Welcome to Crappyspider’s documentation!¶
- source: https://github.com/novapost/crappyspider
- ticketing: https://github.com/novapost/crappyspider/issues
- documentation: http://crappyspider.readthedocs.org/en/latest/
What is it?¶
crappyspider is a generic scrapy spider:
- it crawls a website
- logs on the standard output the visited urls and their http codes
- generates a log file with the visited urls (more data coming soon, such as http codes ;) )
Features¶
- a login step
- restric crawling through urls patterns (see ‘patterns’ in the ‘config’ doc page)

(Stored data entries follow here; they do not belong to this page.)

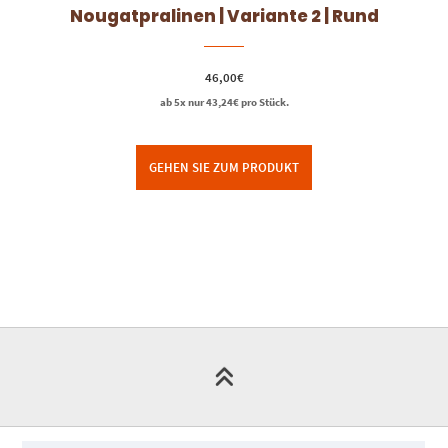
Nougatpralinen | Variante 2 | Rund
46,00
€
ab 5x nur
43,24
€
pro Stück.
GEHEN SIE ZUM PRODUKT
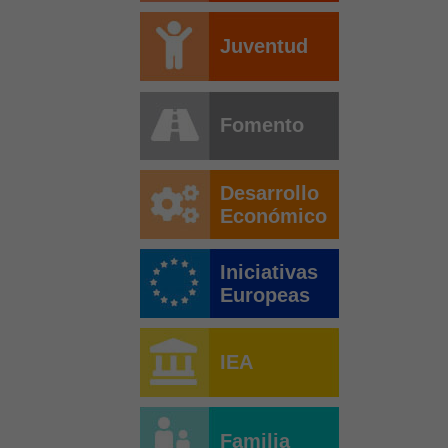
Juventud
Fomento
Desarrollo
Económico
Iniciativas
Europeas
IEA
Familia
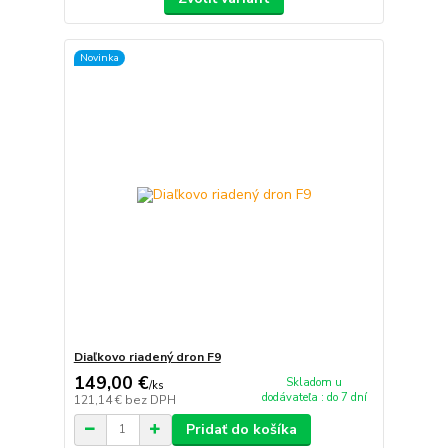
Novinka
Diaľkovo riadený dron F9
149,00 €
Skladom u
/
ks
dodávateľa : do 7 dní
121,14 €
bez DPH
Pridať do košíka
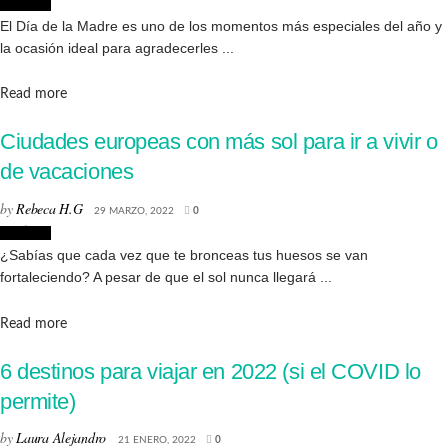
Noticias
El Día de la Madre es uno de los momentos más especiales del año y
la ocasión ideal para agradecerles ...
Details
Read more
Ciudades europeas con más sol para ir a vivir o
de vacaciones
by
Rebeca H.G
29 MARZO, 2022
0
Noticias
¿Sabías que cada vez que te bronceas tus huesos se van
fortaleciendo? A pesar de que el sol nunca llegará ...
Details
Read more
6 destinos para viajar en 2022 (si el COVID lo
permite)
by
Laura Alejandro
21 ENERO, 2022
0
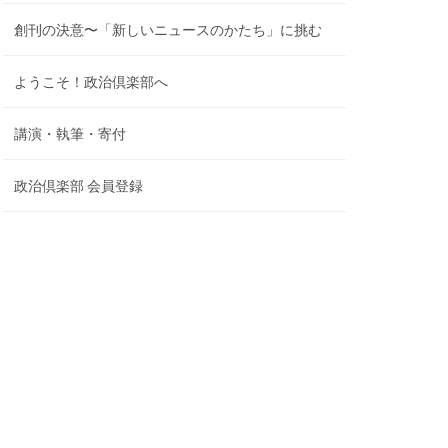
創刊の決意〜「新しいニュースのかたち」に挑む
ようこそ！政治倶楽部へ
講演・執筆・寄付
政治倶楽部 会員登録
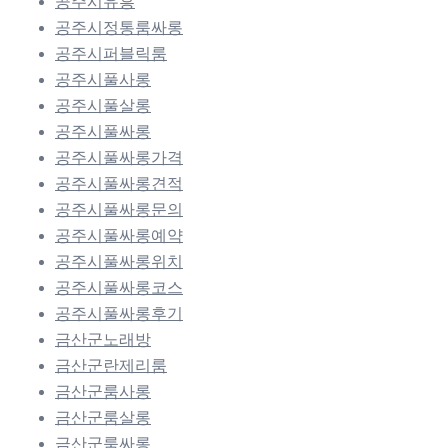
공주시유흥
공주시정통룸싸롱
공주시퍼블릭룸
공주시풀사롱
공주시풀살롱
공주시풀싸롱
공주시풀싸롱가격
공주시풀싸롱견적
공주시풀싸롱문의
공주시풀싸롱예약
공주시풀싸롱위치
공주시풀싸롱코스
공주시풀싸롱후기
금산군노래방
금산군란제리룸
금산군룸사롱
금산군룸살롱
금산군룸싸롱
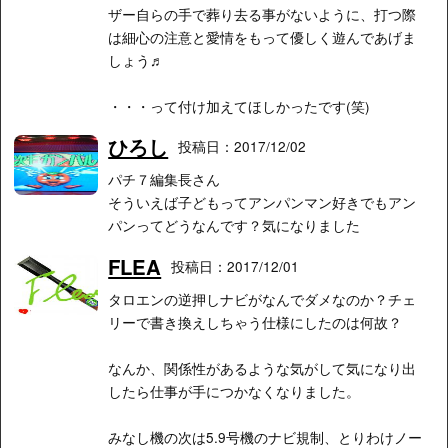
ザー自らの手で葬り去る事がないように、打つ際
は細心の注意と愛情をもって優しく遊んであげま
しょう♬
・・・って付け加えてほしかったです(笑)
ひろし
投稿日：2017/12/02
パチ７編集長さん
そういえば子どもってアンパンマン好きでもアン
パンってどうなんです？気になりました
FLEA
投稿日：2017/12/01
タロエンの逆押しナビがなんでダメなのか？チェ
リーで書き換えしちゃう仕様にしたのは何故？
なんか、関係性があるような気がして気になり出
したら仕事が手につかなくなりました。
みなし機の次は5.9号機のナビ規制、とりわけノー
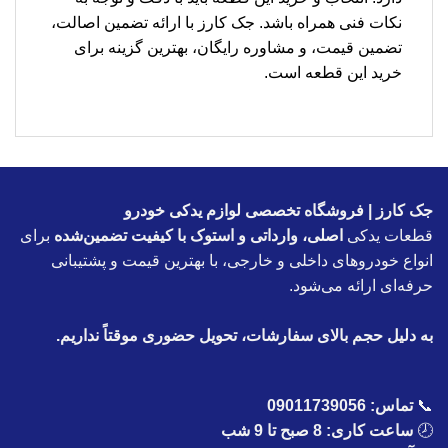
نکات فنی همراه باشد. جک کارز با ارائه تضمین اصالت،
تضمین قیمت، و مشاوره رایگان، بهترین گزینه برای
خرید این قطعه است.
جک کارز | فروشگاه تخصصی لوازم یدکی خودرو
قطعات یدکی
اصلی، وارداتی و استوک با کیفیت تضمین‌شده
برای
انواع خودروهای داخلی و خارجی، با بهترین قیمت و پشتیبانی
حرفه‌ای ارائه می‌شود.
به دلیل حجم بالای سفارشات، تحویل حضوری موقتاً نداریم.
📞
تماس:
09011739056
🕗
ساعت کاری: 8 صبح تا 9 شب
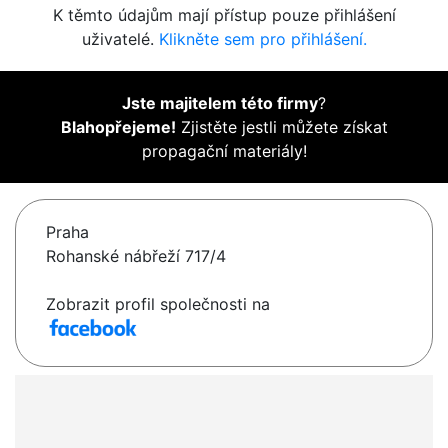
K těmto údajům mají přístup pouze přihlášení
uživatelé.
Klikněte sem pro přihlášení.
Jste majitelem této firmy
?
Blahopřejeme!
Zjistěte jestli můžete získat
propagační materiály!
Praha
Rohanské nábřeží 717/4
Zobrazit profil společnosti na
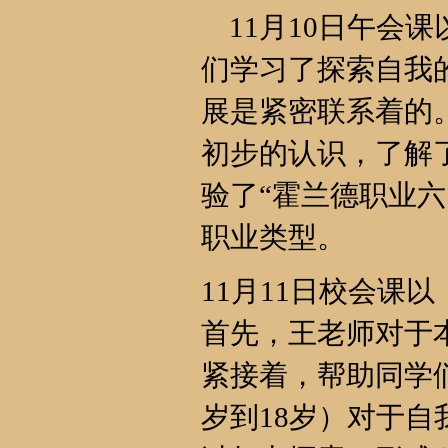
11月10日午会
们学习了探索自我
展是紧密联系着的
初步的认识，了解
验了“霍兰德职业
职业类型。
11月11日校会课
首先，王老师对于
紧接着，帮助同学
岁到18岁）对于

- exclude patterns of urls (see ‘excluded_patterns’ in the ‘config’ doc page)
Usage¶
scrapy crawl crappyspider -a start_urls=http://example.com -a allowed_domains=example.com
scrapy crawl crappyspider -a conf=conf.json -a output=outputfile -a output_format=json
Use cases¶
After deployment:¶
You will be able to read through the standard input to pick up any HTTP error such as 500’s (pink highlight <3 )
scrapy crawl crappyspider -a start_urls=http://deployed-site.com -a allowed_domains=deployed-site.com
After code change:¶
Feed any functional testing script with this crawler output file.
scrapy crawl crappyspider -a config=config.json -a output_filename=log.json
Acknowledgements¶
Thanks to Peopledoc for freeing the project.